- ASSIGNMENT:
Filter the lines below, copying only those with the string "Snowflake".

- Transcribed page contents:

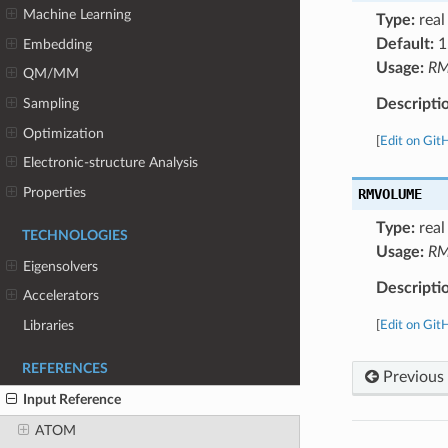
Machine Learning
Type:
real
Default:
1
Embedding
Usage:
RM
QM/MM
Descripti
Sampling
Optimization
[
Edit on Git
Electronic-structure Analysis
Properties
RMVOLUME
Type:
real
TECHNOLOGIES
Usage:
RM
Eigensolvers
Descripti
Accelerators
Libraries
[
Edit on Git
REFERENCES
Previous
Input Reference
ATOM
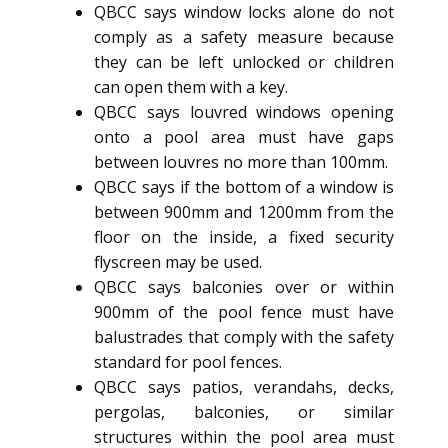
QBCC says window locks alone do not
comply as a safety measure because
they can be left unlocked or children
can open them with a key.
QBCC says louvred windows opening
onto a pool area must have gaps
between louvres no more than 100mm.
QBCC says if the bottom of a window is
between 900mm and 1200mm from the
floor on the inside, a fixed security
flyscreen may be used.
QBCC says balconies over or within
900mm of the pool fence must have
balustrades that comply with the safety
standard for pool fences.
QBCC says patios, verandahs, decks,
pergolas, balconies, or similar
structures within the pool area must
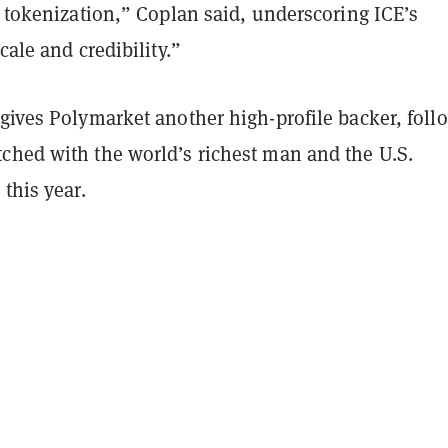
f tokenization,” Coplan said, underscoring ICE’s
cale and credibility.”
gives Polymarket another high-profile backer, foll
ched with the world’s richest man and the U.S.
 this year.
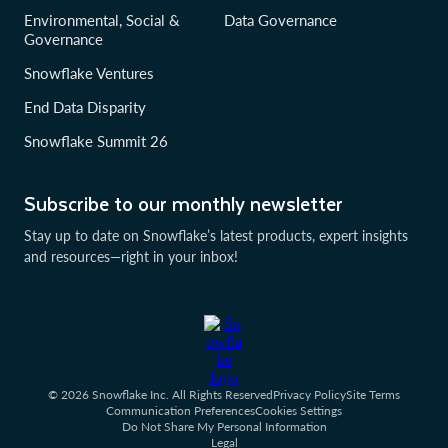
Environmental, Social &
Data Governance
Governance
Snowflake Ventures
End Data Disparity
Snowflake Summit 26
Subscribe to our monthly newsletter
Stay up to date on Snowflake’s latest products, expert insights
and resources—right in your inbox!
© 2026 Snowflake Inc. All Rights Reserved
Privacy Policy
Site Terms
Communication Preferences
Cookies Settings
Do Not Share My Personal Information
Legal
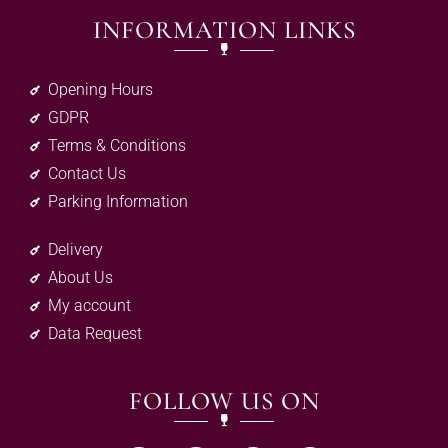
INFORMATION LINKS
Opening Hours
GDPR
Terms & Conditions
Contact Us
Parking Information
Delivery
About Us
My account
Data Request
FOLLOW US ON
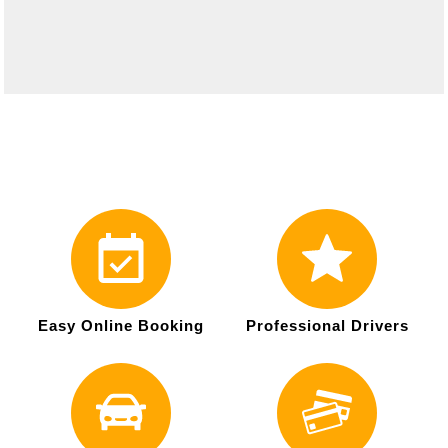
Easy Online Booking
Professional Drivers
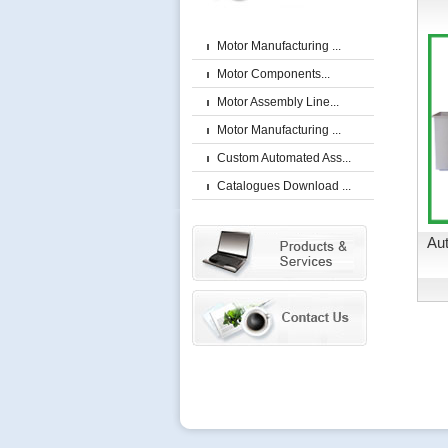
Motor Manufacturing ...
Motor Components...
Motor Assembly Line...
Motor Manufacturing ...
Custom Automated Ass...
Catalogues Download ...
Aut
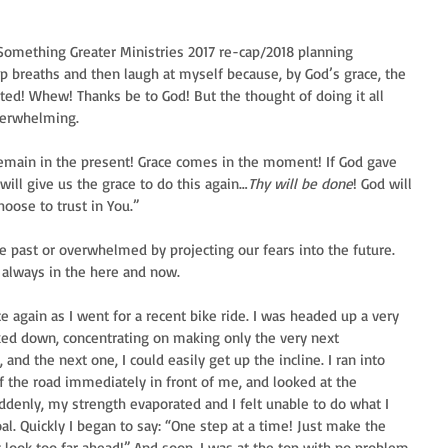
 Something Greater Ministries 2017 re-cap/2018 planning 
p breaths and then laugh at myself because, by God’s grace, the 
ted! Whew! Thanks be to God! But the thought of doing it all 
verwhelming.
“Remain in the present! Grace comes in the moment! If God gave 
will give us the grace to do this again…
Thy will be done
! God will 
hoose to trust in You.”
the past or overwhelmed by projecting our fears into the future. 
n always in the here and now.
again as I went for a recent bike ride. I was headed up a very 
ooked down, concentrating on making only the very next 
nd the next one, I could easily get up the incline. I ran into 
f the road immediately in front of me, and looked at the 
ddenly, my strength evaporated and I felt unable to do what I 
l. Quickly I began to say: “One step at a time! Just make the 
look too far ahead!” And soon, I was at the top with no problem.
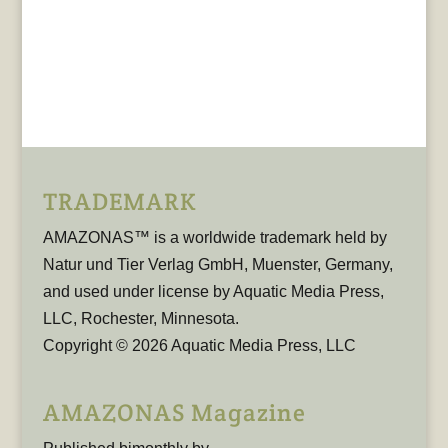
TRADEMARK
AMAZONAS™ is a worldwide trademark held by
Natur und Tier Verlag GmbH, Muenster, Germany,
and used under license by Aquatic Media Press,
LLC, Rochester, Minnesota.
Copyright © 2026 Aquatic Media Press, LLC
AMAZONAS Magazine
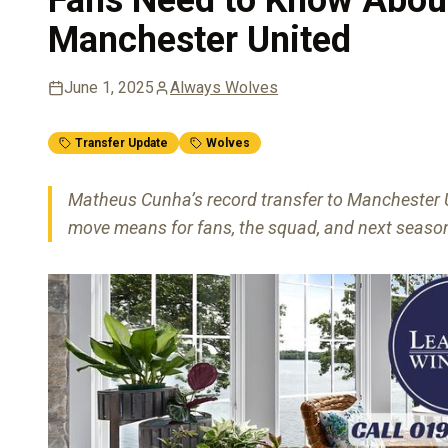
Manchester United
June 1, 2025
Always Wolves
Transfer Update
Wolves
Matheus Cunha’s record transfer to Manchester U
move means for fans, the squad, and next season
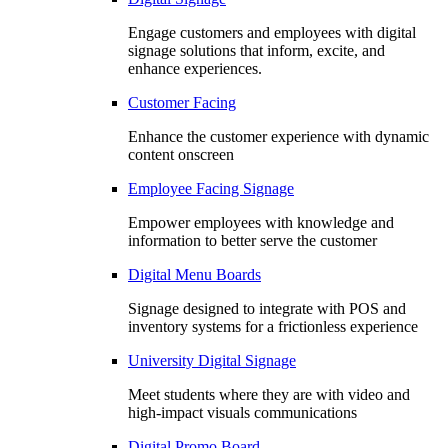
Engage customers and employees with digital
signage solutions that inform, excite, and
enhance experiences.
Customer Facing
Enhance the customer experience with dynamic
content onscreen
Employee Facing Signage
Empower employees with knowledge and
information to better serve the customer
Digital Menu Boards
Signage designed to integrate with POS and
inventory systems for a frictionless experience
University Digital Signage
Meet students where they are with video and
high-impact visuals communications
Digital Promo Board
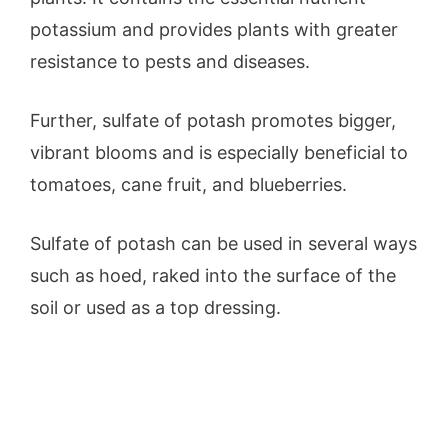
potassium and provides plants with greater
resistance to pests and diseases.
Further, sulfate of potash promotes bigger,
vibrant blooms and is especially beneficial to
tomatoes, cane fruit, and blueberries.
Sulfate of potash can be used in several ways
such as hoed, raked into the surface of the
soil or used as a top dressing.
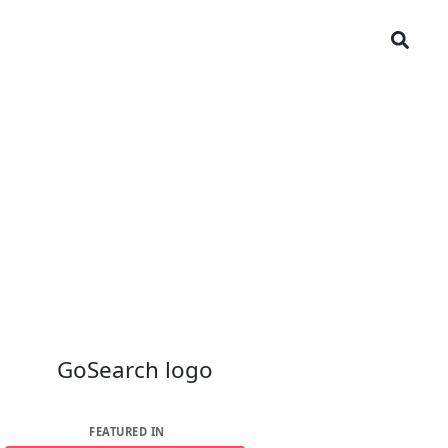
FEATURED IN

- RESPONSE TO THIS EXERCISE:
Snowflake Ventures
Snowflake Summit 26
Stay up to date on Snowflake’s latest products, expert insights
© 2026 Snowflake Inc. All Rights Reserved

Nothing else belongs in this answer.